I’ve since learned that demons only have as much power as you give them, but it took a while to learn that. I also thought so many things were out of my control and I wasted an incredible amount of time outside of life. It’s tough to explain unless you have been to that forsaken place. I am not alone; many people have been imprisoned there, and many are still trapped in that netherworld by their demons. Some even die there.
The story of my journey would probably make for a hell of a book. Someone else will have to write it though. I refuse to go back there, even in retrospect. I am putting as much distance between me and what once was as I can. I suppose that is why kicking my cat butts are so important. Conquering small things like cat butts puts distance between the demons and me.
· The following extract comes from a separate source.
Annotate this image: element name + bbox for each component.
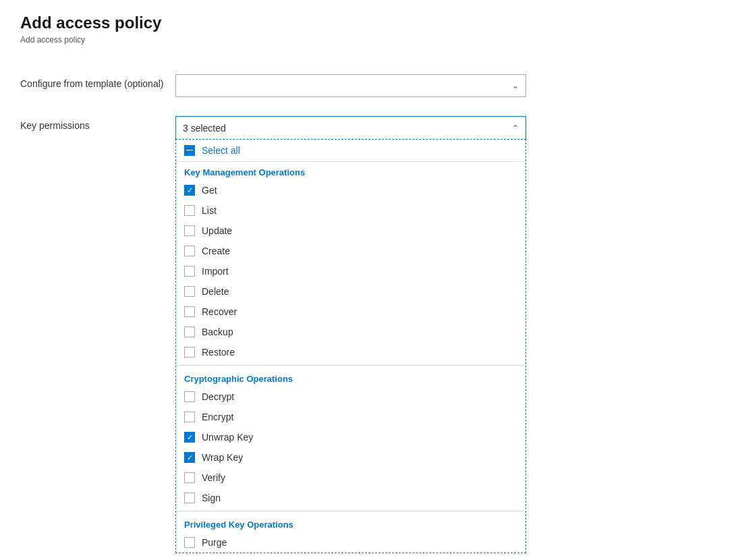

Failing at kicking a little cat butt is more than just procrastination or poor planning, I see it as a demon coming to reclaim the power I took back. So, when I write about being upset I didn’t find the time to practice my guitar, or outline a character in my story, it might seem trivial unless you know the back-story. Every day, I am trying to put distance between my demons and me. You know what they say, “There ain’t no rest for the wicked.”
I know this blog entry isn’t as light-hearted as some of the others. Sorry about that. I just felt I needed to add some perspective on my cat butt kicking. Things are not always what they seem to be; but, they can always get better.